Passing data between pipeline steps¶
To pass data between the different pipeline steps, across different languages, we make use of the Apache Arrow project. The Orchest SDK provides a convenience wrapper of the project to be used within Orchest.
See the data passing quickstart of the SDK to get started directly.
This section only applies when you are outputting unnamed data, i.e.
The image below is a screenshot from the properties pane of step that has incoming steps “A”, “B” and “C”. The order of the list can be changed with a simple drag and drop.
The order of this list is important as it determines the order in which the receiving step obtains
data from the steps A, B and C when calling
orchest.transfer.get_inputs(). In the example
image above the receiving step would get a list with the data from steps A, C and B respectively.
The Orchest SDK actually infers the order via the pipeline definition. The UI simply stores the order in the pipeline definition file.
Memory data passing¶
To pass data through memory between steps (which is enabled by default) we make use of the Plasma in-memory object store from the Apache Arrow project. Within Orchest it is wrapped with additional code for object eviction, which we will cover later in this section. Every interactive session gets its own memory store, which is shared between the kernels and interactive runs, for pipeline runs as part of jobs each gets an isolated memory store.
When an object is sent from one step to another (using
orchest.transfer.output()) it is
actually stored inside the Plasma store and copied into the memory of the receiving step.

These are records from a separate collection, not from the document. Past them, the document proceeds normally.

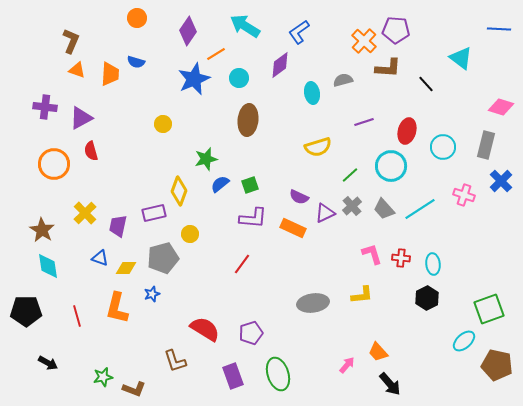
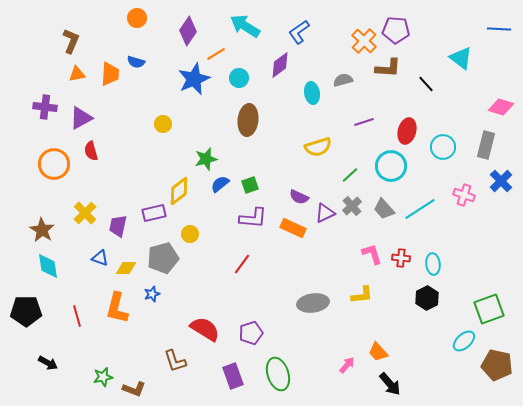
orange triangle at (77, 70): moved 4 px down; rotated 30 degrees counterclockwise
yellow diamond at (179, 191): rotated 32 degrees clockwise
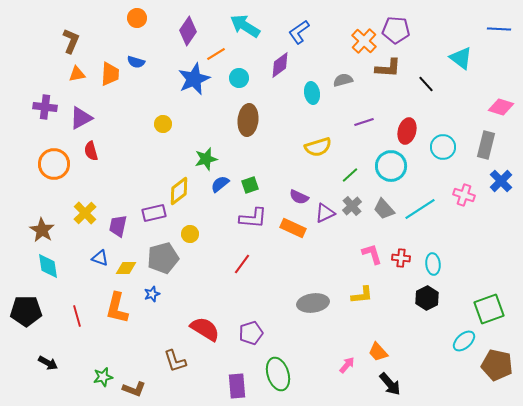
purple rectangle at (233, 376): moved 4 px right, 10 px down; rotated 15 degrees clockwise
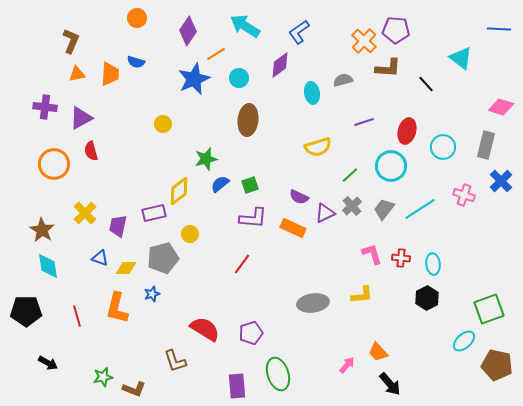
gray trapezoid at (384, 209): rotated 80 degrees clockwise
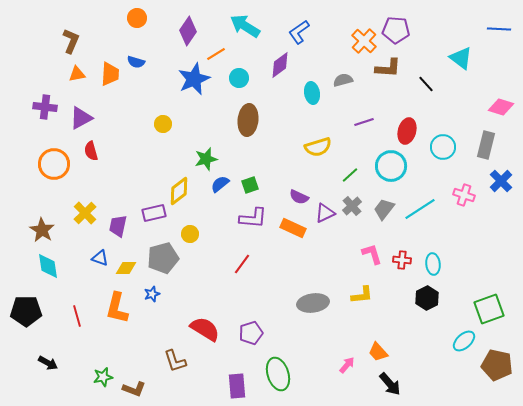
red cross at (401, 258): moved 1 px right, 2 px down
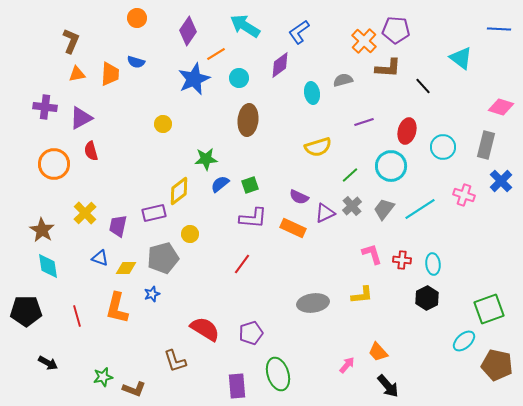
black line at (426, 84): moved 3 px left, 2 px down
green star at (206, 159): rotated 10 degrees clockwise
black arrow at (390, 384): moved 2 px left, 2 px down
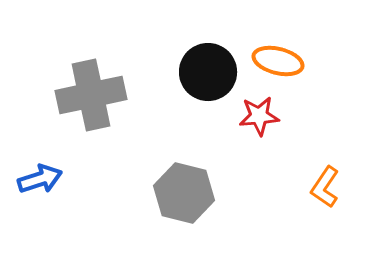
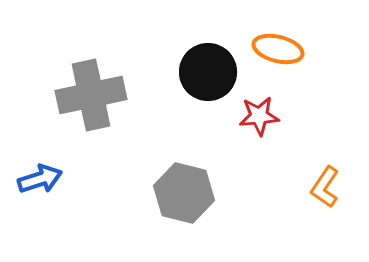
orange ellipse: moved 12 px up
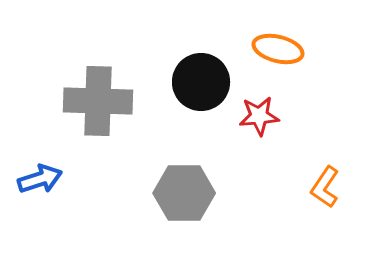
black circle: moved 7 px left, 10 px down
gray cross: moved 7 px right, 6 px down; rotated 14 degrees clockwise
gray hexagon: rotated 14 degrees counterclockwise
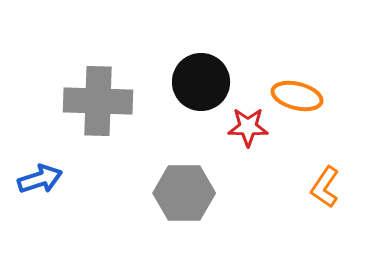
orange ellipse: moved 19 px right, 47 px down
red star: moved 11 px left, 11 px down; rotated 6 degrees clockwise
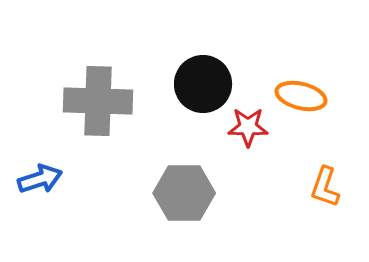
black circle: moved 2 px right, 2 px down
orange ellipse: moved 4 px right
orange L-shape: rotated 15 degrees counterclockwise
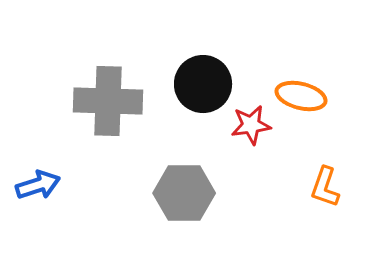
gray cross: moved 10 px right
red star: moved 3 px right, 2 px up; rotated 9 degrees counterclockwise
blue arrow: moved 2 px left, 6 px down
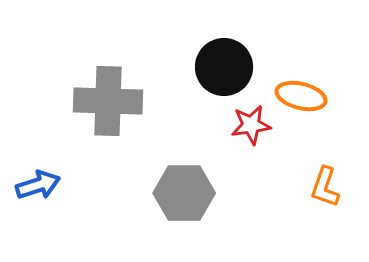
black circle: moved 21 px right, 17 px up
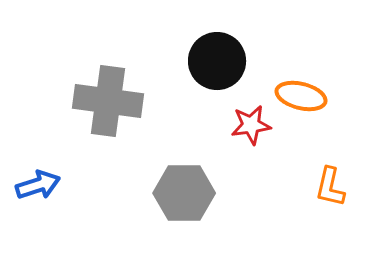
black circle: moved 7 px left, 6 px up
gray cross: rotated 6 degrees clockwise
orange L-shape: moved 5 px right; rotated 6 degrees counterclockwise
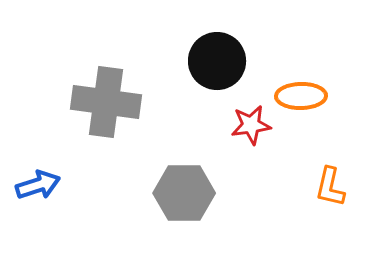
orange ellipse: rotated 15 degrees counterclockwise
gray cross: moved 2 px left, 1 px down
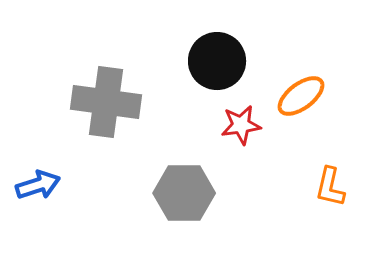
orange ellipse: rotated 36 degrees counterclockwise
red star: moved 10 px left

This is
useful in interactive runs as it allows you to rerun a certain step without having to run the steps it
depends on (if they have run before) enabling faster iteration on your ideas.
When it comes to clearing the memory store there are two options:
- Clearing all objects from memory through the pipeline settings.
- Enabling auto eviction also through the pipeline settings, additional information about this setting can be found in pipeline level configurations.